I've been writing for about two minutes, so far what I have is (not finished):
#include <Rcpp.h>
#include <vector>
using namespace Rcpp;
// [[Rcpp::export]]
CharacterMatrix reduce_sequences(CharacterMatrix completeDNA)
{
std::vector<bool> informativeSites;
for(int i = 0; i < completeDNA.ncol(); i++)
{
CharacterVector bpsite = completeDNA(,i);
if(all(bpsite == bpsite[1])
{
informativeSites.push_back(i);
}
}
CharacterMatrix cutDNA = completeDNA(,informativeSites);
return cutDNA;
}
Am I going the right way about this? Is there an easier way. My understanding is I need std::vector because it's easy to grow them (since I don't know in advance how many cols I am going to want to keep).
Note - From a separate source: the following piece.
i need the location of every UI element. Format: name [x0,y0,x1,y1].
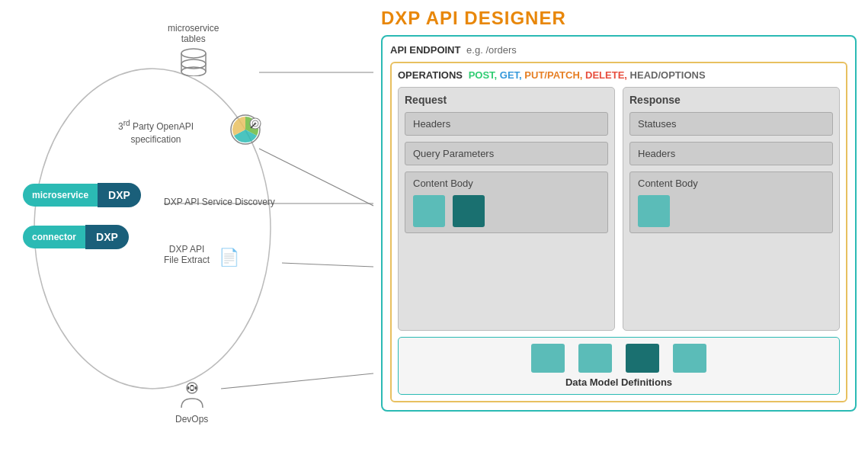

With the indexing will I need to +1 to the informativeSites vector at the end (because R indexes from 1 and C++ from 0)?
Thanks,
Ben W.
Sample data:
set.seed(123)
z <- matrix(sample(c("a", "t", "c", "g", "N", "-"), 3*398508, TRUE), 3, 398508)
OP's solution:
system.time(y1 <- z[,apply(z,2,function(x) any(c(FALSE,x[-length(x)]!=x[-1])))])
# user system elapsed
# 4.929 0.043 4.976
A faster version using base R:
system.time(y2 <- (z[, colSums(z[-1,] != z[-nrow(z), ]) > 0]))
# user system elapsed
# 0.087 0.011 0.098
The results are identical:
identical(y1, y2)
# [1] TRUE
It's very possible c++ will beat it, but is it really necessary?